Tu, je. Je n’ose pas lui dire. Lui dire lui dire. Lui dire vraiment. Qui oserait ? Et pourtant. C’est pas autre chose. Oui. Comment lui dire ? Non. D’abord pourquoi lui dire ? C’est tellement vrai.

Pourquoi les lèvres des noires sont-elles aussi belles ? Pourquoi les lèvres des noires sont-elles les plus belles ? Pourquoi les lèvres des noires sont ce qu’elles ont de plus beau ? La seule beauté de leur corps ? Pourquoi ? Parce qu’elles ont deux sexes. Oui. Absolument totalement. Elles sont l’amour. Elles sont deux fois l’amour. Parce que leurs lèvres ont la forme d’un sexe de femme épanoui d’amour, parce que leurs lèvres sont le sexe de la femme et portent l’amour en jouissance dans la voix, dans leur voix d’amour fourrure de velours. Ne pas lui dire ou elle m’arrache les yeux. Oui chez une noire la langue est la vulve, la matrice du monde et les lèvres, toutes les lèvres ouvrent le sexe, tous les sexes. Et faire l’amour avec une femme qui a deux sexes, c’est la béance. La béance du bonheur. Avec quatre lèvres la noire aime deux fois, d’amour. La beauté est noire. Deux bouches, deux sexes. La noire est le relief de l’amour. J’aime à m’épuiser de toutes ses langues. L’amour est noire, l’amour est deux fois noir. Une noire parle avec son sexe. Elle ne parle que de sexe, elle a deux bouches d’amour. Et quand tu parles avec une noire, tu parles d’amour et quand tu écoutes une noire, tu es à l’écoute de l’amour. Je suis noire d’amour. Elle est le temple de l’amour. Aïma, elle est la voix et le nom de l’amour, la double voie de l’amour. Et son corps est la voie d’amour. Aimer c’est prier. Avec elle on prie deux fois à quatre lèvres et mille bouches, à deux genoux et trois langues. Elle est l’encens. Quand tu aimes une noire, tu aimes mille femmes puisqu’elle a deux langues d’amour. Elle est le corps de l’amour, l’amour pluriel. Ah ! Que n’ai-je quatre mains pour l’aimer à mort d’amour ! Je suis son noir. Oh Dieu ! Si seulement j’avais deux sexes pour l’honorer !
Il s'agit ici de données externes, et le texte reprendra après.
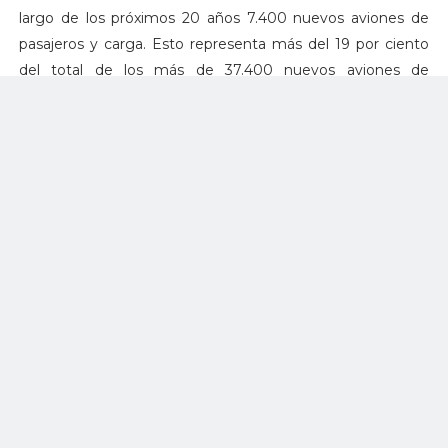
largo de los próximos 20 años 7.400 nuevos aviones de
pasajeros y carga. Esto representa más del 19 por ciento
del total de los más de 37.400 nuevos aviones de
demanda mundial.
Ya a finales de enero de 2019, la flota de aviones Airbus en
servicio con los operadores chinos ascendía a unos 1.730
aviones, de los cuales 1.455 son de la Familia A320 y 17 de
la Familia A350 XWB.
Con más de 14.600 aviones de la familia A320 pedidos y
más de 8.600 entregados, el A320 es la familia de aviones
de pasillo único de más éxito del mundo. De estos, los
A320neo son la familia de aviones de pasillo único que
mejor se vende en todo el mundo, con más de 6.500
pedidos por parte de 100 clientes desde su lanzamiento
en 2010. Ha sido pionero en la incorporación de las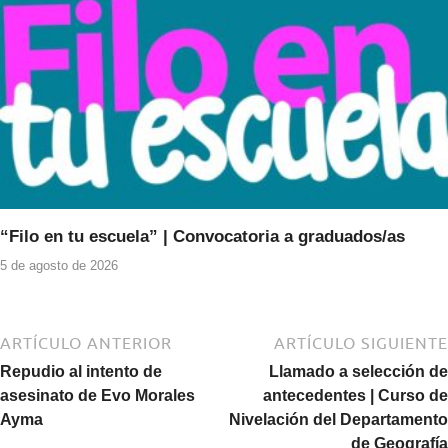
“Filo en tu escuela” | Convocatoria a graduados/as
5 de agosto de 2026
ARTÍCULO ANTERIOR
ARTÍCULO SIGUIENTE
Repudio al intento de
Llamado a selección de
asesinato de Evo Morales
antecedentes | Curso de
Ayma
Nivelación del Departamento
de Geografía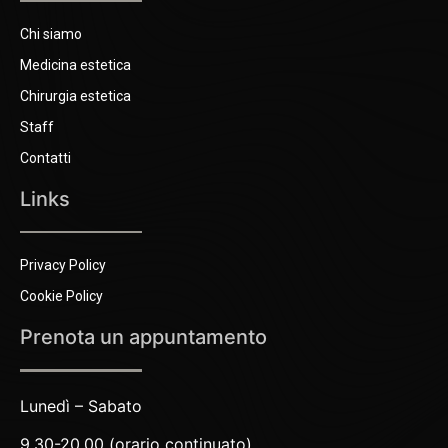
Chi siamo
Medicina estetica
Chirurgia estetica
Staff
Contatti
Links
Privacy Policy
Cookie Policy
Prenota un appuntamento
Lunedì – Sabato
9.30-20.00 (orario continuato)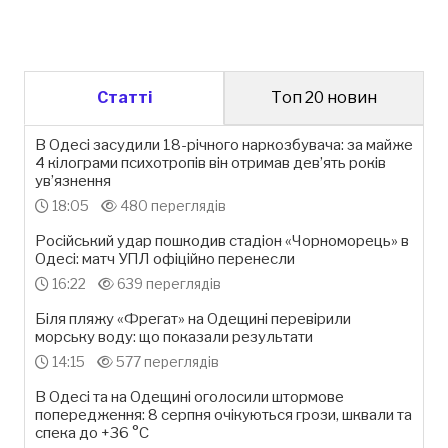
Статті
Топ 20 новин
В Одесі засудили 18-річного наркозбувача: за майже
4 кілограми психотропів він отримав дев’ять років
ув’язнення
18:05
480 переглядів
Російський удар пошкодив стадіон «Чорноморець» в
Одесі: матч УПЛ офіційно перенесли
16:22
639 переглядів
Біля пляжу «Фрегат» на Одещині перевірили
морську воду: що показали результати
14:15
577 переглядів
В Одесі та на Одещині оголосили штормове
попередження: 8 серпня очікуються грози, шквали та
спека до +36 °С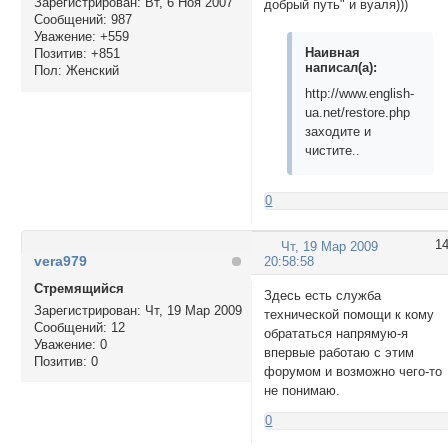
Зарегистрирован
: Вт, 6 Ноя 2007
добрый путь" и вуаля)))
Сообщений:
987
Уважение:
+559
Наивная
Позитив:
+851
написал(а):
Пол:
Женский
http://www.english-
ua.net/restore.php
заходите и
чистите..
0
1
Чт, 19 Мар 2009
vera979
20:58:58
Стремящийся
Здесь есть служба
Зарегистрирован
: Чт, 19 Мар 2009
технической помощи к кому
Сообщений:
12
обрататься напрямую-я
Уважение:
0
впервые работаю с этим
Позитив:
0
форумом и возможно чего-то
не понимаю.
0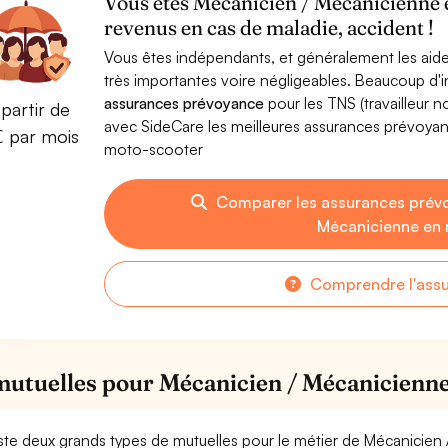
Vous êtes Mécanicien / Mécanicienne 
revenus en cas de maladie, accident !
Vous êtes indépendants, et généralement les aide
très importantes voire négligeables. Beaucoup d
assurances prévoyance
pour les TNS (travailleur 
partir de
avec SideCare les meilleures assurances prévoya
€ par mois
moto-scooter
Comparer les assurances prév
Mécanicienne en
Comprendre l'ass
mutuelles pour Mécanicien / Mécanicienn
xiste deux grands types de mutuelles pour le métier de Mécanicie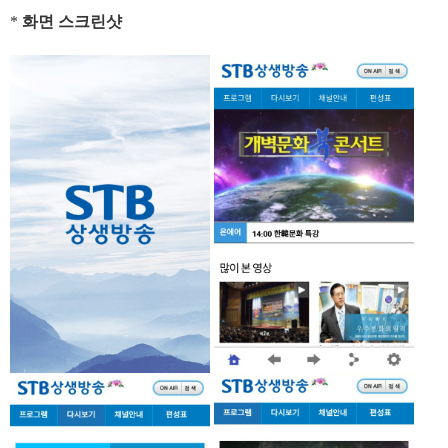
*
화면 스크린샷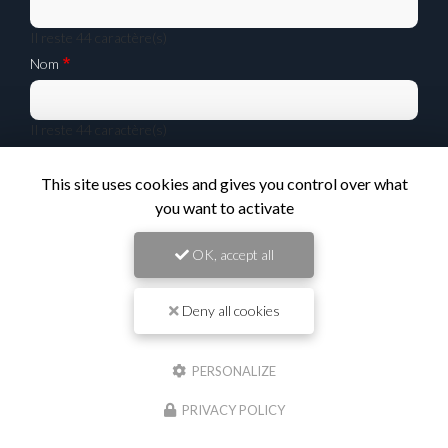
Il reste
44
caractère(s)
Nom
Il reste
44
caractère(s)
Email
This site uses cookies and gives you control over what
you want to activate
Téléphone
OK, accept all
Message :
Deny all cookies
PERSONALIZE
PRIVACY POLICY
Une pensée qui dure, est une pierre, une pensée qui bat, un baiser. Et l’amour la respiration de la pierre. J’aimerais être cœur de pierre. Mais ton cœur de pierre d’amour. Battre tout le jour pour ta vie, pour toute ta vie.

On peut dire mourir d’amour comme on dit mourir d’ennui. Oui mais lorsque l’on meurt d’ennui, on ne fait que se prolonger, quand on meurt d’amour, on étouffe crucifié. Enfin si on est chrétien bien sûr.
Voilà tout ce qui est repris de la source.